** Opening Dataset block **
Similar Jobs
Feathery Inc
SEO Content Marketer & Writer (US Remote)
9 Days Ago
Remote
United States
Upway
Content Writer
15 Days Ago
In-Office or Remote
** Closing Dataset block **
** Opening Dataset block **
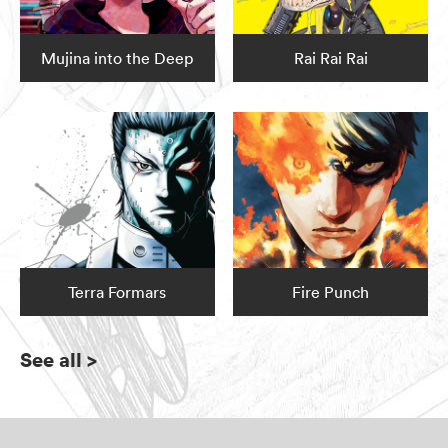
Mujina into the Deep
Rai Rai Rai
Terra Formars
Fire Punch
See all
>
** Closing Dataset block **
Above are the records; from them, give again exactly the lines from the one containing "Feathery Inc" to the one containing "In-Office or Remote", both lines included, and nothing more.

• _Answer space_
Feathery Inc
SEO Content Marketer & Writer (US Remote)
9 Days Ago
Remote
United States
Upway
Content Writer
15 Days Ago
In-Office or Remote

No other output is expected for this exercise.